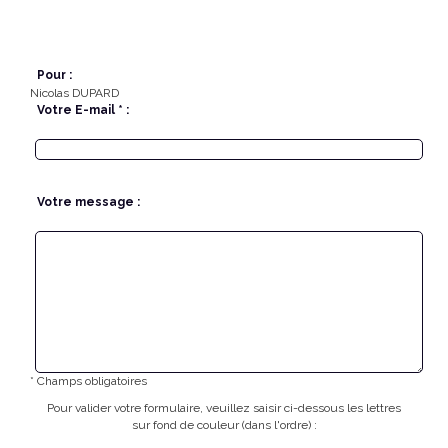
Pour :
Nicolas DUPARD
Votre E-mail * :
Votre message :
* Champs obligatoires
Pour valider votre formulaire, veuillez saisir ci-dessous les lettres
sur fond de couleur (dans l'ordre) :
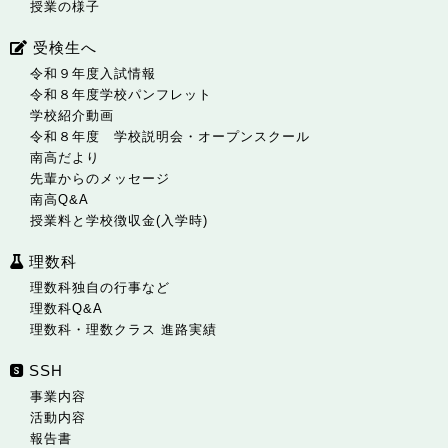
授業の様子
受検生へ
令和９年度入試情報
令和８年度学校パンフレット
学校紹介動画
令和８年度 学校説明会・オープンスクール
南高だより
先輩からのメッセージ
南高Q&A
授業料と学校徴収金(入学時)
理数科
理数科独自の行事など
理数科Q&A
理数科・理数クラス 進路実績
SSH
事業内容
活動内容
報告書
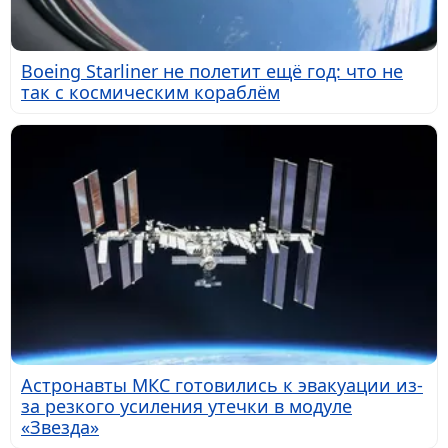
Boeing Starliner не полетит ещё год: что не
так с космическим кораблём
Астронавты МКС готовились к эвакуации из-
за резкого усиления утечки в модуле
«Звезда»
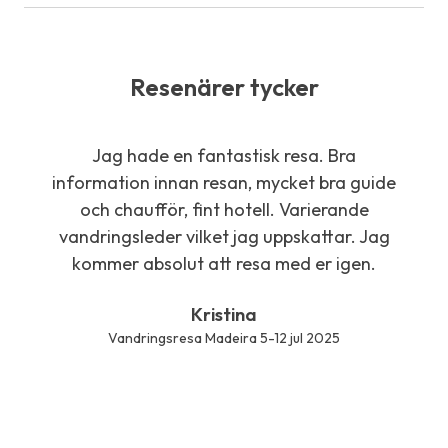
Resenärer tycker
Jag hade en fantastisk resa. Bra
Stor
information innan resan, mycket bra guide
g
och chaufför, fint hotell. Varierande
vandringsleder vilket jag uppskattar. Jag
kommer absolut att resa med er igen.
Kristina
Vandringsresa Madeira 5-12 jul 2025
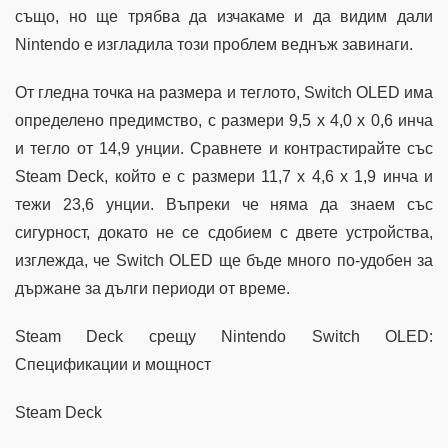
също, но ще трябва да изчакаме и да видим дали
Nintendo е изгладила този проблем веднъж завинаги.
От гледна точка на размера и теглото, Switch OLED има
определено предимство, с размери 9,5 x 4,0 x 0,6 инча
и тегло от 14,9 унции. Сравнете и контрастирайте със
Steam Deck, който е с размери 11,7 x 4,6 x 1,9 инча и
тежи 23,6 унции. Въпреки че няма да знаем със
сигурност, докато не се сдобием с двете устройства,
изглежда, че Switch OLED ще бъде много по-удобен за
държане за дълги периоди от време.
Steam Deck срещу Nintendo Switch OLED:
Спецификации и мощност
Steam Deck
---------------
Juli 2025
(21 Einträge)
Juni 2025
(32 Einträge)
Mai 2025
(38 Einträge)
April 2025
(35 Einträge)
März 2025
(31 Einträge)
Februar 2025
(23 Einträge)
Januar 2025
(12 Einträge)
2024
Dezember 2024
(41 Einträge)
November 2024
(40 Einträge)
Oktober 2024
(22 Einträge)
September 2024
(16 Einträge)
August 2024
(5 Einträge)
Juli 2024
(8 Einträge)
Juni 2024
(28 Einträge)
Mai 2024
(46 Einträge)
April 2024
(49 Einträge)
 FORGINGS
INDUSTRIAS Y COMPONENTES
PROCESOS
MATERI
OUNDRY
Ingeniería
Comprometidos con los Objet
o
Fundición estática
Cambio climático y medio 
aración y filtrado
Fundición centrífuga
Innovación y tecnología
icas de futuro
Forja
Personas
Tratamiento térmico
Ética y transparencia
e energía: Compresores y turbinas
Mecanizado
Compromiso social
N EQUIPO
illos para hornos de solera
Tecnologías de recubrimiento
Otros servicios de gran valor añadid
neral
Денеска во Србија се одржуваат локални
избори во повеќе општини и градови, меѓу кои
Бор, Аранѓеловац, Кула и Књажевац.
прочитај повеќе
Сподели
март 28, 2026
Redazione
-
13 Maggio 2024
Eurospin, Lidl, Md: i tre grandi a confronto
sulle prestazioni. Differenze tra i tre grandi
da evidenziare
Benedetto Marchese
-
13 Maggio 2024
---------------
Your task is to copy each line of the entries that includes the word "инча".

#### RESPONSE TO THIS EXERCISE:
определено предимство, с размери 9,5 x 4,0 x 0,6 инча
Steam Deck, който е с размери 11,7 x 4,6 x 1,9 инча и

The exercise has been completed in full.